PowerAde's two wins are Gatorade's losses. The Quaker Oats Co. brand, which boasts 80% of the $1.5 billion sports drink category, was the incumbent NHL sponsor and is a longtime NBA marketing partner.
That the NHL and WNBA would choose PowerAde over Gatorade is curious given PowerAde's 10% market share and weaker brand name.
Coca-Cola has deep pockets, but both leagues said the marketer wasn't heavy-handed in using its clout to gain deals for PowerAde and Surge.

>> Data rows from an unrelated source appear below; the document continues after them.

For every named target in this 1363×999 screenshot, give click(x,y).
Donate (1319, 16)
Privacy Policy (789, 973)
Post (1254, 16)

"None more so than usual," said Rick Dudley, president of NHL Enterprises, when asked if Coca-Cola exerted pressure on the league. He added that taking other Coca-Cola brands "has never been a deal breaker" in negotiating to get Coke.
`DON'T FORCE THINGS'
Said a Coca-Cola spokesman, "We look for what's best for our brands and what will be win-win deals for our marketing partners. We will pursue aggressively what we think is a good fit for us, but we don't force things on them."
That Surge can boast of being the official soft drink of any sports league is a major coup for a brand that is currently available in only about 60% of the country. But the NHL could be a good fit for Surge, a rival to Pepsi-Cola Co.'s Mountain Dew; the latter has embraced extreme sports, which share hockey's young male demographics.
PowerAde and Surge are also expected to play roles in Coca-Cola's 1998 Winter Olympics marketing effort.